[Opening DATA UNDER STUDY section]

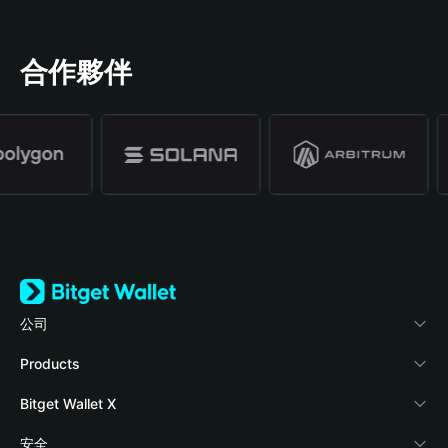
合作夥伴
公司
關於 Bitget Wallet
Products
部落格
Crypto Card
Bitget Wallet X
學院
Stablecoin Earn
開發者文件
安全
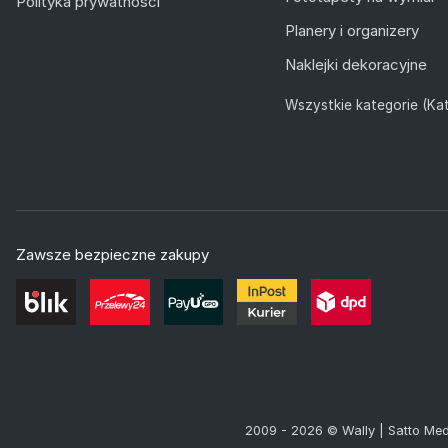
Polityka prywatności
Planery i organizery
Naklejki dekoracyjne
Wszystkie kategorie (Kat
Zawsze bezpieczne zakupy
2009 - 2026 © Wally | Satto Med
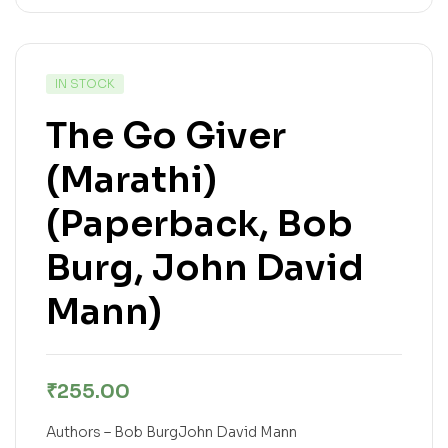
IN STOCK
The Go Giver
(Marathi)
(Paperback, Bob
Burg, John David
Mann)
₹
255.00
Authors – Bob BurgJohn David Mann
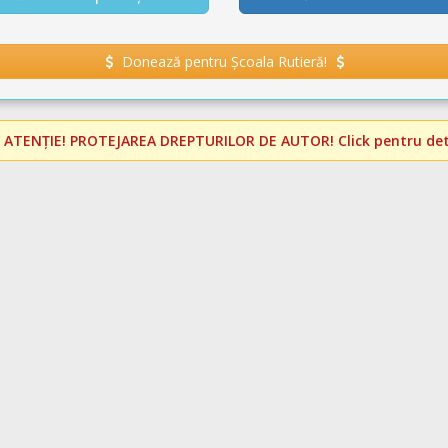
Donează pentru Școala Rutieră!
️
ATENȚIE! PROTEJAREA DREPTURILOR DE AUTOR!
Click pentru deta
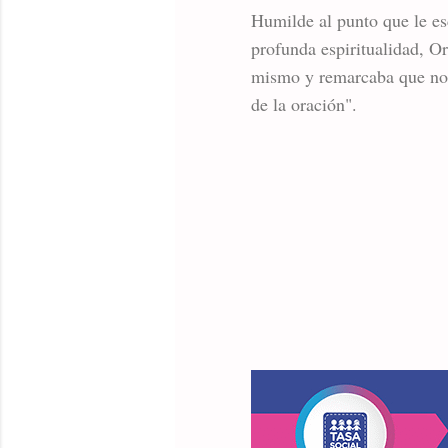
Humilde al punto que le es
profunda espiritualidad, Or
mismo y remarcaba que no e
de la oración".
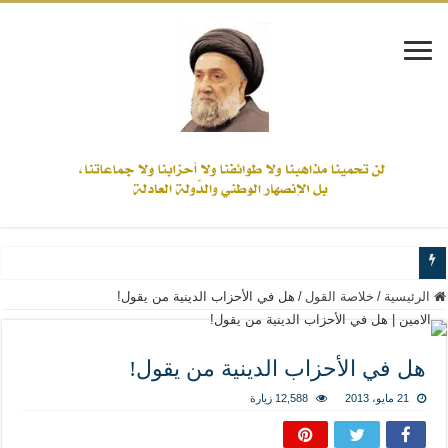
www.alamine.net
الرئيسية
/
خلاصة القول
/
هل في الأحزاب الدينية من يقول!
مواقف وآراء العلاّمة السيد علي الأمين من الأحداث والقضايا - اضغط للاطلاع
إذا كان التسنن هو الإيمان بسنة رسول الله ( صلى الله عليه وآله) فكلّ المسلمين سن
هل في الأحزاب الدينية من يقول!
علاقات المذاهب والأديان لا يجوز أن تكون على حساب الأوطان
21 مايو، 2013
12,588 زيارة
لن تحمينا مذاهبنا ولا طوائفنا ولا أحزابنا ولا جماعاتنا، بل الإنصهار الوطني والدولة العا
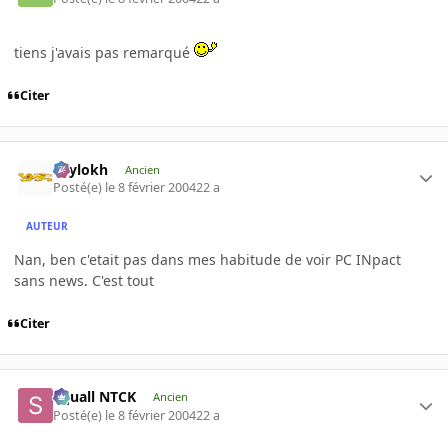
tiens j'avais pas remarqué
Citer
Psylokh
Ancien
Posté(e)
le 8 février 2004
22 a
AUTEUR
Nan, ben c'etait pas dans mes habitude de voir PC INpact
sans news. C'est tout
Citer
Squall NTCK
Ancien
Posté(e)
le 8 février 2004
22 a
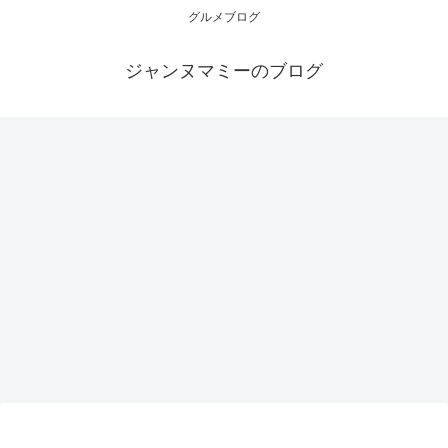
グルメブログ
ジャンヌマミーのブログ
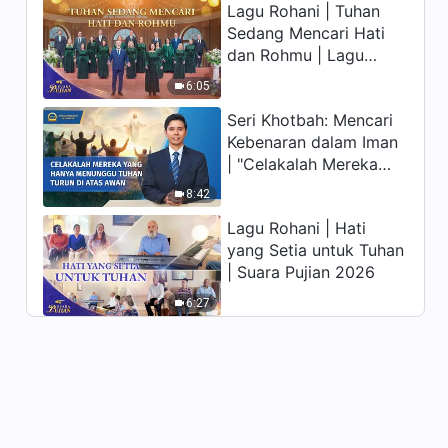
Lagu Rohani | Tuhan
memiliki hidup yang
Sedang Mencari Hati
kekal"?
dan Rohmu | Lagu
Paduan Suara Gereja |
6:05
Suara Pujian 2026
Seri Khotbah: Mencari
Kebenaran dalam Iman
| "Celakalah Mereka
yang Hanya Menunggu
8:42
Tuhan Turun di Atas
Lagu Rohani | Hati
Awan"
yang Setia untuk Tuhan
| Suara Pujian 2026
6:27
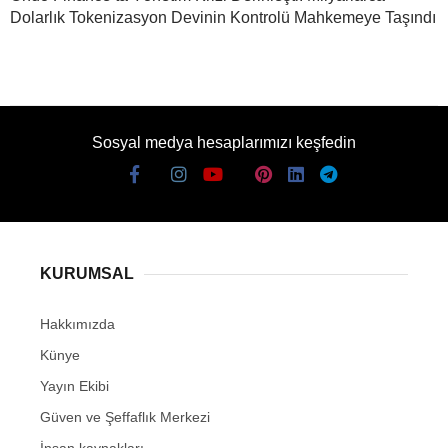
Dolarlık Tokenizasyon Devinin Kontrolü Mahkemeye Taşındı
Sosyal medya hesaplarımızı keşfedin
KURUMSAL
Hakkımızda
Künye
Yayın Ekibi
Güven ve Şeffaflık Merkezi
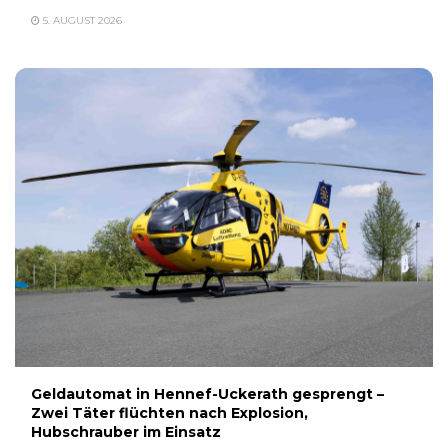
5. AUGUST 2026
Geldautomat in Hennef-Uckerath gesprengt –
Zwei Täter flüchten nach Explosion,
Hubschrauber im Einsatz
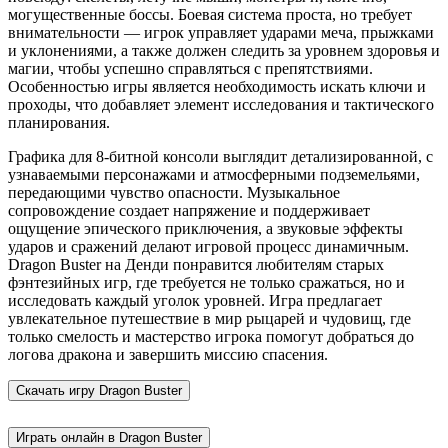
могущественные боссы. Боевая система проста, но требует
внимательности — игрок управляет ударами меча, прыжками
и уклонениями, а также должен следить за уровнем здоровья и
магии, чтобы успешно справляться с препятствиями.
Особенностью игры является необходимость искать ключи и
проходы, что добавляет элемент исследования и тактического
планирования.
Графика для 8-битной консоли выглядит детализированной, с
узнаваемыми персонажами и атмосферными подземельями,
передающими чувство опасности. Музыкальное
сопровождение создает напряжение и поддерживает
ощущение эпического приключения, а звуковые эффекты
ударов и сражений делают игровой процесс динамичным.
Dragon Buster на Денди понравится любителям старых
фэнтезийных игр, где требуется не только сражаться, но и
исследовать каждый уголок уровней. Игра предлагает
увлекательное путешествие в мир рыцарей и чудовищ, где
только смелость и мастерство игрока помогут добраться до
логова дракона и завершить миссию спасения.
Скачать игру
Dragon Buster
Играть онлайн в Dragon Buster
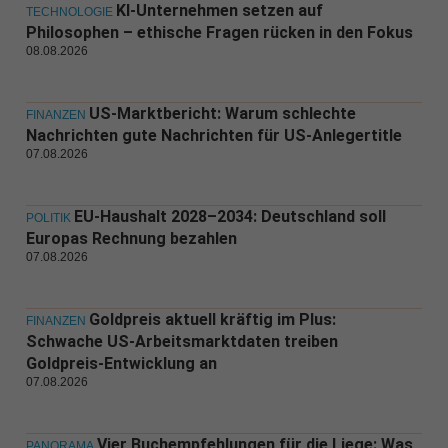
KI-Unternehmen setzen auf
TECHNOLOGIE
Philosophen – ethische Fragen rücken in den Fokus
08.08.2026
US-Marktbericht: Warum schlechte
FINANZEN
Nachrichten gute Nachrichten für US-Anlegertitle
07.08.2026
EU-Haushalt 2028–2034: Deutschland soll
POLITIK
Europas Rechnung bezahlen
07.08.2026
Goldpreis aktuell kräftig im Plus:
FINANZEN
Schwache US-Arbeitsmarktdaten treiben
Goldpreis-Entwicklung an
07.08.2026
Vier Buchempfehlungen für die Liege: Was
PANORAMA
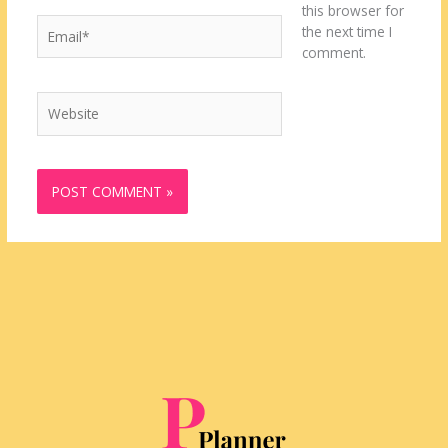
this browser for
Email*
the next time I
comment.
Website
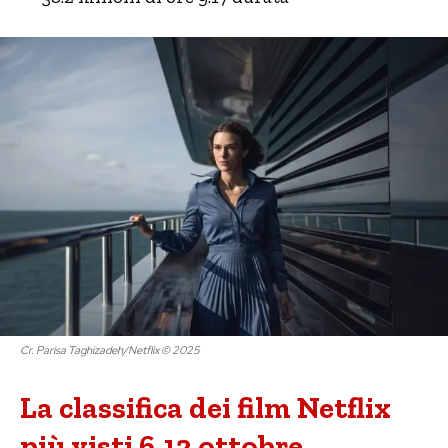
Cr. Parisa Taghizadeh/Netflix © 2025
La classifica dei film Netflix
più visti 6-12 ottobre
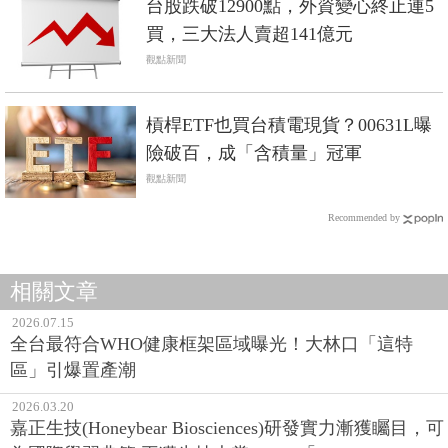
台股跌破12900點，外資變心終止連5
買，三大法人賣超141億元
觀點新聞
槓桿ETF也買台積電現貨？00631L曝
險破百，成「含積量」冠軍
觀點新聞
Recommended by
相關文章
2026.07.15
全台最符合WHO健康框架區域曝光！大林口「這特
區」引爆置產潮
2026.03.20
嘉正生技(Honeybear Biosciences)研發實力漸獲矚目，可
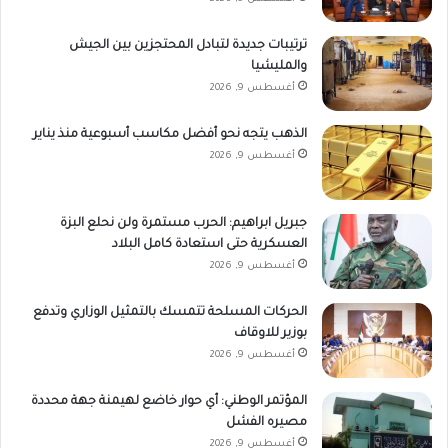
ترتيبات جديدة لتبادل المحتجزين بين الجيش
والمليشيا
أغسطس 9, 2026
الذهب يتجه نحو أفضل مكاسب أسبوعية منذ يناير
أغسطس 9, 2026
جبريل ابراهيم: الحرب مستمرة ولن نحلع البزة
العسكرية حتى استعادة كامل البلاد
أغسطس 9, 2026
الحركات المسلحة تتمسك بالتمثيل الوزاري وتدفع
بوزير للاوقاف
أغسطس 9, 2026
المؤتمر الوطني: أي حوار خاضع لهيمنة جهة محددة
مصيره الفشل
أغسطس 9, 2026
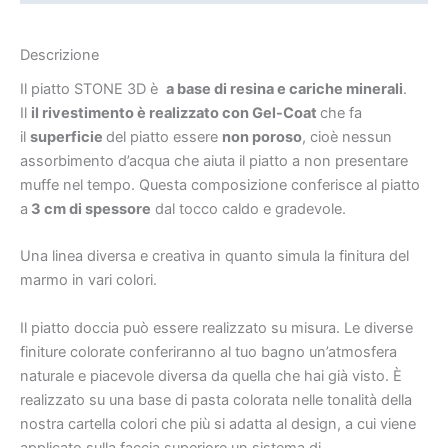
Descrizione
Il piatto STONE 3D è
a base di resina e cariche minerali
.
Il
il rivestimento è realizzato con Gel-Coat
che fa
il
superficie
del piatto essere
non poroso
, cioè nessun
assorbimento d’acqua che aiuta il piatto a non presentare
muffe nel tempo. Questa composizione conferisce al piatto
a
3 cm di spessore
dal tocco caldo e gradevole.
Una linea diversa e creativa in quanto simula la finitura del
marmo in vari colori.
Il piatto doccia può essere realizzato su misura. Le diverse
finiture colorate conferiranno al tuo bagno un’atmosfera
naturale e piacevole diversa da quella che hai già visto. È
realizzato su una base di pasta colorata nelle tonalità della
nostra cartella colori che più si adatta al design, a cui viene
applicato sulla faccia superiore un sistema di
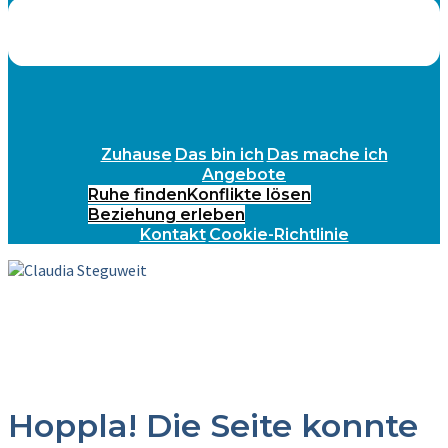
Zuhause
Das bin ich
Das mache ich
Angebote
Ruhe finden
Konflikte lösen
Beziehung erleben
Kontakt
Cookie-Richtlinie
Hoppla! Die Seite konnte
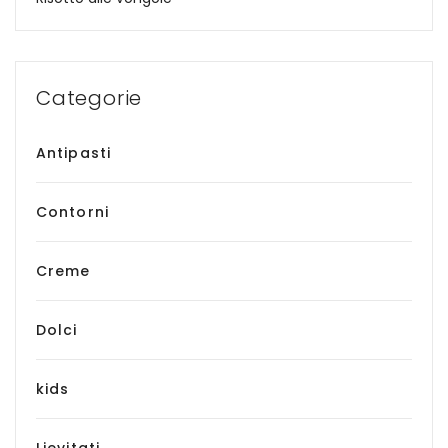
Categorie
Antipasti
Contorni
Creme
Dolci
kids
Lievitati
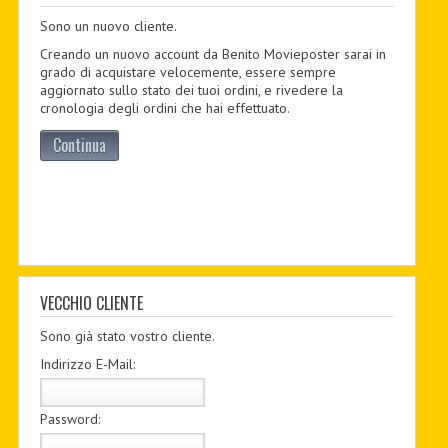
Sono un nuovo cliente.
PDF BOOKS
Creando un nuovo account da Benito Movieposter sarai in
CUSTOM PDF
grado di acquistare velocemente, essere sempre
aggiornato sullo stato dei tuoi ordini, e rivedere la
cronologia degli ordini che hai effettuato.
Continua
VECCHIO CLIENTE
Sono già stato vostro cliente.
Indirizzo E-Mail:
Password:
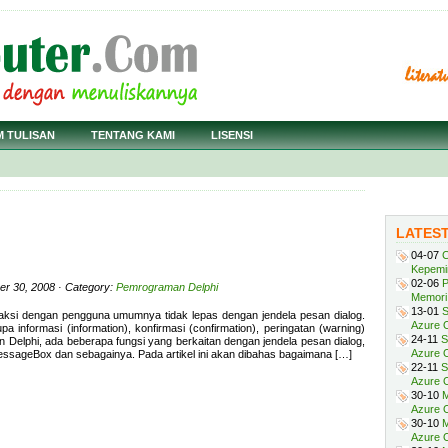
M TULISAN
TENTANG KAMI
LISENSI
LATES
04-07
C
Kepemi
02-06
P
er 30, 2008 · Category:
Pemrograman Delphi
Memori 
13-01
S
eraksi dengan pengguna umumnya tidak lepas dengan jendela pesan dialog.
Azure O
 informasi (information), konfirmasi (confirmation), peringatan (warning)
24-11
S
 Delphi, ada beberapa fungsi yang berkaitan dengan jendela pesan dialog,
Azure O
ssageBox dan sebagainya. Pada artikel ini akan dibahas bagaimana […]
22-11
S
Azure 
30-10
M
Azure O
30-10
M
Azure O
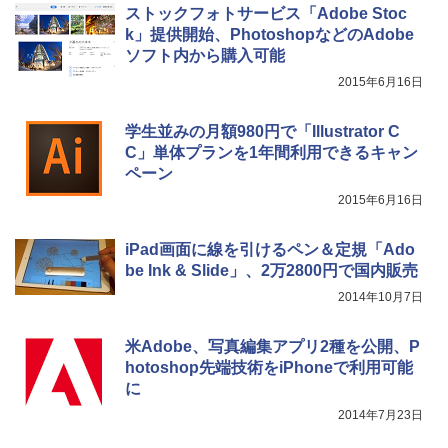
ストックフォトサービス「Adobe Stoc
k」提供開始、PhotoshopなどのAdobe
ソフト内から購入可能
2015年6月16日
学生並みの月額980円で「Illustrator C
C」単体プランを1年間利用できるキャン
ペーン
2015年6月16日
iPad画面に線を引けるペン＆定規「Ado
be Ink & Slide」、2万2800円で国内販売
2014年10月7日
米Adobe、写真編集アプリ2種を公開、P
hotoshop先端技術をiPhoneで利用可能
に
2014年7月23日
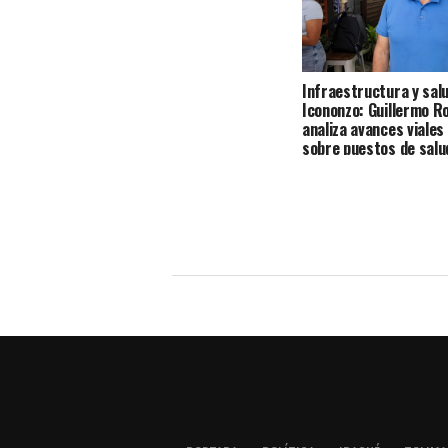
Infraestructura y sal
Icononzo: Guillermo R
analiza avances viales
sobre puestos de salu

[Closing DATA UNDER STUDY section]

WHAT IS NEEDED:
Word for word, return all the entries and skip their pictures.

TASK RESULT:
合作夥伴
公司
關於 Bitget Wallet
Products
部落格
Crypto Card
Bitget Wallet X
學院
Stablecoin Earn
開發者文件
安全
Polityka prywatności
Planery i organizery
Naklejki dekoracyjne
Wszystkie kategorie (Kat
Zawsze bezpieczne zakupy
2009 - 2026 © Wally | Satto Med
IN STOCK
The Go Giver
(Marathi)
(Paperback, Bob
Burg, John David
Mann)
₹
255.00
Authors – Bob BurgJohn David Mann
Donează pentru Școala Rutieră!
️
ATENȚIE! PROTEJAREA DREPTURILOR DE AUTOR!
Click pentru deta
Humilde al punto que le es
profunda espiritualidad, Or
mismo y remarcaba que no e
de la oración".
www.alamine.net
الرئيسية
/
خلاصة القول
/
هل في الأحزاب الدينية من يقول!
مواقف وآراء العلاّمة السيد علي الأمين من الأحداث والقضايا - اضغط للاطلاع
إذا كان التسنن هو الإيمان بسنة رسول الله ( صلى الله عليه وآله) فكلّ المسلمين سن
هل في الأحزاب الدينية من يقول!
علاقات المذاهب والأديان لا يجوز أن تكون على حساب الأوطان
21 مايو، 2013
12,588 زيارة
لن تحمينا مذاهبنا ولا طوائفنا ولا أحزابنا ولا جماعاتنا، بل الإنصهار الوطني والدولة العا
tiens j'avais pas remarqué
Citer
Psylokh
Ancien
Posté(e)
le 8 février 2004
22 a
AUTEUR
Nan, ben c'etait pas dans mes habitude de voir PC INpact
sans news. C'est tout
Citer
Squall NTCK
Ancien
Posté(e)
le 8 février 2004
22 a
グルメブログ
ジャンヌマミーのブログ
Lagu Rohani | Tuhan
memiliki hidup yang
Sedang Mencari Hati
kekal"?
dan Rohmu | Lagu
Paduan Suara Gereja |
6:05
Suara Pujian 2026
Seri Khotbah: Mencari
Kebenaran dalam Iman
| "Celakalah Mereka
yang Hanya Menunggu
8:42
Tuhan Turun di Atas
Lagu Rohani | Hati
Awan"
yang Setia untuk Tuhan
| Suara Pujian 2026
6:27
Dolarlık Tokenizasyon Devinin Kontrolü Mahkemeye Taşındı
Sosyal medya hesaplarımızı keşfedin
KURUMSAL
Hakkımızda
Künye
Yayın Ekibi
Güven ve Şeffaflık Merkezi
5. AUGUST 2026
Geldautomat in Hennef-Uckerath gesprengt –
Zwei Täter flüchten nach Explosion,
Hubschrauber im Einsatz
могущественные боссы. Боевая система проста, но требует
внимательности — игрок управляет ударами меча, прыжками
и уклонениями, а также должен следить за уровнем здоровья и
магии, чтобы успешно справляться с препятствиями.
Особенностью игры является необходимость искать ключи и
проходы, что добавляет элемент исследования и тактического
планирования.
Графика для 8-битной консоли выглядит детализированной, с
узнаваемыми персонажами и атмосферными подземельями,
передающими чувство опасности. Музыкальное
сопровождение создает напряжение и поддерживает
ощущение эпического приключения, а звуковые эффекты
ударов и сражений делают игровой процесс динамичным.
Dragon Buster на Денди понравится любителям старых
фэнтезийных игр, где требуется не только сражаться, но и
исследовать каждый уголок уровней. Игра предлагает
увлекательное путешествие в мир рыцарей и чудовищ, где
только смелость и мастерство игрока помогут добраться до
логова дракона и завершить миссию спасения.
Скачать игру
Dragon Buster
Играть онлайн в Dragon Buster
KI-Unternehmen setzen auf
TECHNOLOGIE
Philosophen – ethische Fragen rücken in den Fokus
08.08.2026
US-Marktbericht: Warum schlechte
FINANZEN
Nachrichten gute Nachrichten für US-Anlegertitle
07.08.2026
EU-Haushalt 2028–2034: Deutschland soll
POLITIK
Europas Rechnung bezahlen
07.08.2026
Goldpreis aktuell kräftig im Plus:
FINANZEN
Schwache US-Arbeitsmarktdaten treiben
Goldpreis-Entwicklung an
07.08.2026
Vier Buchempfehlungen für die Liege: Was
PANORAMA
this browser for
Email*
the next time I
comment.
Website
Cr. Parisa Taghizadeh/Netflix © 2025
La classifica dei film Netflix
più visti 6-12 ottobre
台股跌破12900點，外資變心終止連5
買，三大法人賣超141億元
觀點新聞
槓桿ETF也買台積電現貨？00631L曝
險破百，成「含積量」冠軍
觀點新聞
Recommended by
相關文章
2026.07.15
全台最符合WHO健康框架區域曝光！大林口「這特
區」引爆置產潮
2026.03.20
嘉正生技(Honeybear Biosciences)研發實力漸獲矚目，可
ترتيبات جديدة لتبادل المحتجزين بين الجيش
والمليشيا
أغسطس 9, 2026
الذهب يتجه نحو أفضل مكاسب أسبوعية منذ يناير
أغسطس 9, 2026
جبريل ابراهيم: الحرب مستمرة ولن نحلع البزة
العسكرية حتى استعادة كامل البلاد
أغسطس 9, 2026
الحركات المسلحة تتمسك بالتمثيل الوزاري وتدفع
بوزير للاوقاف
أغسطس 9, 2026
المؤتمر الوطني: أي حوار خاضع لهيمنة جهة محددة
مصيره الفشل
أغسطس 9, 2026
Descrizione
Il piatto STONE 3D è
a base di resina e cariche minerali
.
Il
il rivestimento è realizzato con Gel-Coat
che fa
il
superficie
del piatto essere
non poroso
, cioè nessun
assorbimento d’acqua che aiuta il piatto a non presentare
muffe nel tempo. Questa composizione conferisce al piatto
a
3 cm di spessore
dal tocco caldo e gradevole.
Una linea diversa e creativa in quanto simula la finitura del
marmo in vari colori.
Il piatto doccia può essere realizzato su misura. Le diverse
finiture colorate conferiranno al tuo bagno un’atmosfera
naturale e piacevole diversa da quella che hai già visto. È
realizzato su una base di pasta colorata nelle tonalità della
nostra cartella colori che più si adatta al design, a cui viene
applicato sulla faccia superiore un sistema di
Zuhause
Das bin ich
Das mache ich
Angebote
Ruhe finden
Konflikte lösen
Beziehung erleben
Kontakt
Cookie-Richtlinie
Hoppla! Die Seite konnte
Categorie
Antipasti
Contorni
Creme
Dolci
kids
Lievitati
Sono un nuovo cliente.
PDF BOOKS
Creando un nuovo account da Benito Movieposter sarai in
CUSTOM PDF
grado di acquistare velocemente, essere sempre
aggiornato sullo stato dei tuoi ordini, e rivedere la
cronologia degli ordini che hai effettuato.
Continua
VECCHIO CLIENTE
Sono già stato vostro cliente.
Indirizzo E-Mail:
Password:
M TULISAN
TENTANG KAMI
LISENSI
LATES
04-07
C
Kepemi
02-06
P
er 30, 2008 · Category:
Pemrograman Delphi
Memori 
13-01
S
eraksi dengan pengguna umumnya tidak lepas dengan jendela pesan dialog.
Azure O
 informasi (information), konfirmasi (confirmation), peringatan (warning)
24-11
S
 Delphi, ada beberapa fungsi yang berkaitan dengan jendela pesan dialog,
Azure O
ssageBox dan sebagainya. Pada artikel ini akan dibahas bagaimana […]
22-11
S
Azure 
30-10
M
Azure O
30-10
M
Azure O
ストックフォトサービス「Adobe Stoc
k」提供開始、PhotoshopなどのAdobe
ソフト内から購入可能
2015年6月16日
学生並みの月額980円で「Illustrator C
C」単体プランを1年間利用できるキャン
ペーン
2015年6月16日
iPad画面に線を引けるペン＆定規「Ado
be Ink & Slide」、2万2800円で国内販売
2014年10月7日
米Adobe、写真編集アプリ2種を公開、P
hotoshop先端技術をiPhoneで利用可能
に
2014年7月23日
Infraestructura y sal
Icononzo: Guillermo R
analiza avances viales
sobre puestos de salu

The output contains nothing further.